PROBLEM TO SOLVE
Each line in the entries below that holds the word "grapeseed" belongs in the answer.

Entries taken from a collection
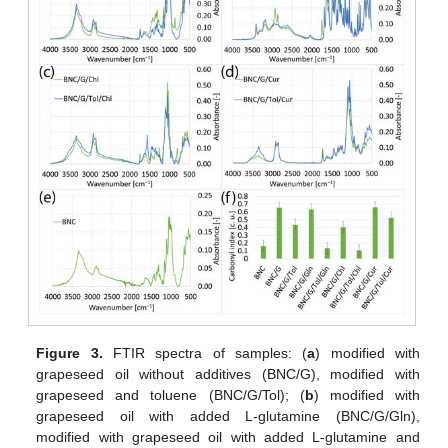
Figure 3.
FTIR spectra of samples: (
a
) modified with
grapeseed oil without additives (BNC/G), modified with
grapeseed and toluene (BNC/G/Tol); (
b
) modified with
grapeseed oil with added L-glutamine (BNC/G/Gln),
modified with grapeseed oil with added L-glutamine and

EXERCISE ANSWER
grapeseed oil without additives (BNC/G), modified with
grapeseed and toluene (BNC/G/Tol); (
grapeseed oil with added L-glutamine (BNC/G/Gln),
modified with grapeseed oil with added L-glutamine and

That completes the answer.